Yo soy diferente, probablemente porque haya vivido mucho tiempo fuera de la jurisdicción del brazo de mi padre que, por cierto, era bien largo. Creía que lo de mi hermana era una reacción exagerada, pero todo lo que tengo de desaborida para reuniones familiares, del tipo que sean, lo tengo de persona fácil de convencer.

La recogimos en su oficina y nos fuimos al hospital. Para entonces el reloj de la vida de mi padre había empezado su cuenta atrás y mi corazón había empezado a mostrar una pequeña fisura.

Tardé en darme cuenta de lo que sucedía, estaba fastidiada porque mi hermana me había arruinado un precioso día de vacaciones, pero después de unas cuantas horas viendo pasear a todos mis hermanos arriba y abajo por la sala de espera descubrí que aquellas molestias estomacales de las que me habían hablado podían ser algo más. Nadie me dijo nada porque nadie sabía nada, pero ellos tenían más contacto con mis padres y algo temían.

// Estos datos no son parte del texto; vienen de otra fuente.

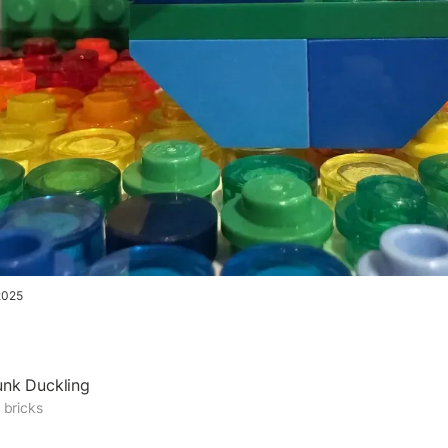
2025
unk Duckling
 bricks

Los médicos entraban y salían, pedían hablar una y otra vez con algún familiar y cada vez que eso sucedía la fisura que se había abierto en mi corazón se hacía más grande aunque yo no me estuviera dando cuenta de ello.

Finalmente la sospecha se convirtió en certeza. Mi padre se moría. Era cuestión de meses. Seis meses, nos dijeron, y seis meses vivió, ni uno más.

Ese día que, en principio, era un día cualquiera, fue el día que realmente se hizo un vacío en mi corazón, ese corazón que yo creía tocado por amores no correspondidos, por amigos perdidos o por cualquier otra contrariedad de la vida. Estaba equivocada. Ahora me doy cuenta de que todo eso se supera y que el mayor vacío que te queda en el corazón es el dolor de la pérdida de uno de tus padres.